Structured page parsing data:
|---|

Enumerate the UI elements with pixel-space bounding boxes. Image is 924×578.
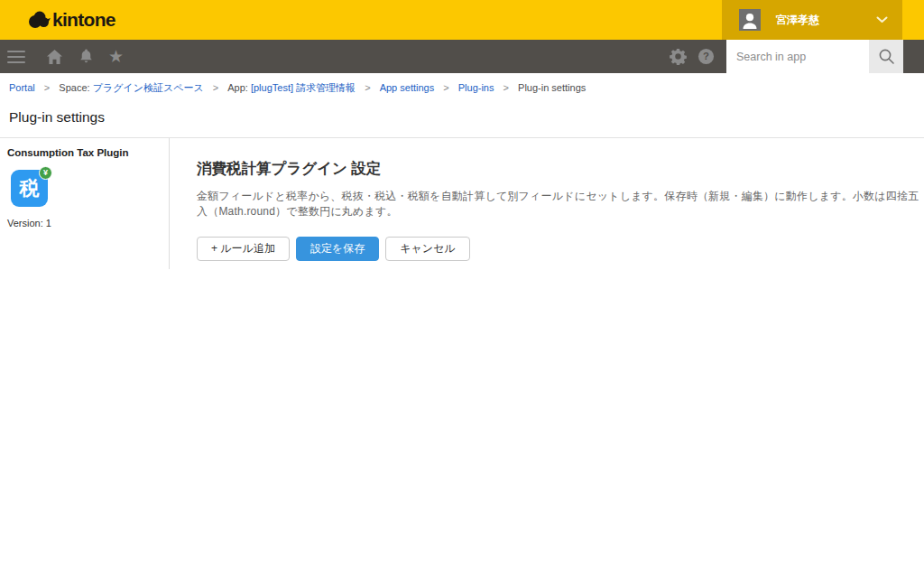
settings-actions: + ルール追加 設定を保存 キャンセル	[197, 237, 924, 261]
settings-gear-icon[interactable]	[670, 40, 687, 73]
breadcrumb-separator: >	[213, 82, 218, 93]
kintone-logo[interactable]: kintone	[27, 9, 116, 31]
breadcrumb-separator: >	[365, 82, 370, 93]
kintone-logo-text: kintone	[52, 9, 116, 31]
search-input[interactable]	[726, 40, 869, 73]
plugin-version: Version: 1	[7, 218, 162, 228]
user-name: 宮澤孝慈	[776, 13, 876, 28]
search-icon	[878, 48, 895, 65]
svg-text:?: ?	[703, 51, 709, 61]
person-icon	[739, 9, 761, 31]
breadcrumb-separator: >	[443, 82, 448, 93]
content: Consumption Tax Plugin 税 ¥ Version: 1 消費…	[0, 138, 924, 269]
favorites-star-icon[interactable]: ★	[108, 40, 124, 73]
breadcrumb-item-plugins[interactable]: Plug-ins	[458, 82, 494, 93]
plugin-icon: 税 ¥	[11, 170, 48, 207]
settings-description: 金額フィールドと税率から、税抜・税込・税額を自動計算して別フィールドにセットしま…	[197, 189, 924, 219]
breadcrumb-item-app-settings[interactable]: App settings	[380, 82, 435, 93]
home-icon[interactable]	[46, 40, 63, 73]
menu-icon[interactable]	[7, 51, 25, 63]
cancel-button[interactable]: キャンセル	[385, 237, 469, 261]
kintone-logo-icon	[27, 9, 51, 31]
user-menu[interactable]: 宮澤孝慈	[722, 0, 902, 40]
help-icon[interactable]: ?	[698, 40, 715, 73]
user-avatar	[739, 9, 761, 31]
toolbar-right: ?	[670, 40, 903, 73]
tax-kanji-icon: 税	[20, 175, 40, 202]
add-rule-button[interactable]: + ルール追加	[197, 237, 290, 261]
plugin-name: Consumption Tax Plugin	[7, 147, 162, 158]
breadcrumb-separator: >	[44, 82, 50, 93]
settings-heading: 消費税計算プラグイン 設定	[197, 159, 924, 179]
breadcrumb-item-current: Plug-in settings	[518, 82, 586, 93]
search-box	[726, 40, 903, 73]
yen-badge-icon: ¥	[39, 166, 52, 180]
plugin-sidebar: Consumption Tax Plugin 税 ¥ Version: 1	[0, 138, 170, 269]
notifications-bell-icon[interactable]	[79, 40, 94, 73]
app-header: kintone 宮澤孝慈	[0, 0, 924, 40]
breadcrumb: Portal > Space: プラグイン検証スペース > App: [plug…	[0, 73, 924, 95]
plugin-settings-panel: 消費税計算プラグイン 設定 金額フィールドと税率から、税抜・税込・税額を自動計算…	[170, 138, 924, 269]
breadcrumb-separator: >	[504, 82, 509, 93]
chevron-down-icon	[876, 16, 888, 23]
breadcrumb-item-space[interactable]: Space: プラグイン検証スペース	[59, 82, 203, 93]
breadcrumb-item-portal[interactable]: Portal	[9, 82, 35, 93]
breadcrumb-item-app[interactable]: App: [plugTest] 請求管理情報	[227, 82, 356, 93]
search-button[interactable]	[869, 40, 903, 73]
toolbar: ★ ?	[0, 40, 924, 73]
save-settings-button[interactable]: 設定を保存	[296, 237, 379, 261]
page-title: Plug-in settings	[9, 109, 915, 126]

|---|

# TASK DESCRIPTION
Output the data verbatim, images excluded.

# YOUR SOLUTION
Enumerate the UI elements with pixel-space bounding boxes. Image is 924×578.
settings-actions: + ルール追加 設定を保存 キャンセル	[197, 237, 924, 261]
settings-gear-icon[interactable]	[670, 40, 687, 73]
breadcrumb-separator: >	[213, 82, 218, 93]
kintone-logo[interactable]: kintone	[27, 9, 116, 31]
breadcrumb-separator: >	[365, 82, 370, 93]
kintone-logo-text: kintone	[52, 9, 116, 31]
search-input[interactable]	[726, 40, 869, 73]
plugin-version: Version: 1	[7, 218, 162, 228]
user-name: 宮澤孝慈	[776, 13, 876, 28]
search-icon	[878, 48, 895, 65]
svg-text:?: ?	[703, 51, 709, 61]
person-icon	[739, 9, 761, 31]
breadcrumb-separator: >	[443, 82, 448, 93]
content: Consumption Tax Plugin 税 ¥ Version: 1 消費…	[0, 138, 924, 269]
favorites-star-icon[interactable]: ★	[108, 40, 124, 73]
breadcrumb-item-plugins[interactable]: Plug-ins	[458, 82, 494, 93]
plugin-icon: 税 ¥	[11, 170, 48, 207]
settings-description: 金額フィールドと税率から、税抜・税込・税額を自動計算して別フィールドにセットしま…	[197, 189, 924, 219]
breadcrumb-item-app-settings[interactable]: App settings	[380, 82, 435, 93]
home-icon[interactable]	[46, 40, 63, 73]
menu-icon[interactable]	[7, 51, 25, 63]
cancel-button[interactable]: キャンセル	[385, 237, 469, 261]
kintone-logo-icon	[27, 9, 51, 31]
user-menu[interactable]: 宮澤孝慈	[722, 0, 902, 40]
help-icon[interactable]: ?	[698, 40, 715, 73]
user-avatar	[739, 9, 761, 31]
toolbar-right: ?	[670, 40, 903, 73]
tax-kanji-icon: 税	[20, 175, 40, 202]
add-rule-button[interactable]: + ルール追加	[197, 237, 290, 261]
plugin-name: Consumption Tax Plugin	[7, 147, 162, 158]
breadcrumb-separator: >	[44, 82, 50, 93]
settings-heading: 消費税計算プラグイン 設定	[197, 159, 924, 179]
breadcrumb-item-current: Plug-in settings	[518, 82, 586, 93]
search-box	[726, 40, 903, 73]
yen-badge-icon: ¥	[39, 166, 52, 180]
plugin-sidebar: Consumption Tax Plugin 税 ¥ Version: 1	[0, 138, 170, 269]
notifications-bell-icon[interactable]	[79, 40, 94, 73]
app-header: kintone 宮澤孝慈	[0, 0, 924, 40]
breadcrumb: Portal > Space: プラグイン検証スペース > App: [plug…	[0, 73, 924, 95]
plugin-settings-panel: 消費税計算プラグイン 設定 金額フィールドと税率から、税抜・税込・税額を自動計算…	[170, 138, 924, 269]
breadcrumb-separator: >	[504, 82, 509, 93]
chevron-down-icon	[876, 16, 888, 23]
breadcrumb-item-space[interactable]: Space: プラグイン検証スペース	[59, 82, 203, 93]
breadcrumb-item-portal[interactable]: Portal	[9, 82, 35, 93]
breadcrumb-item-app[interactable]: App: [plugTest] 請求管理情報	[227, 82, 356, 93]
search-button[interactable]	[869, 40, 903, 73]
toolbar: ★ ?	[0, 40, 924, 73]
save-settings-button[interactable]: 設定を保存	[296, 237, 379, 261]
page-title: Plug-in settings	[9, 109, 915, 126]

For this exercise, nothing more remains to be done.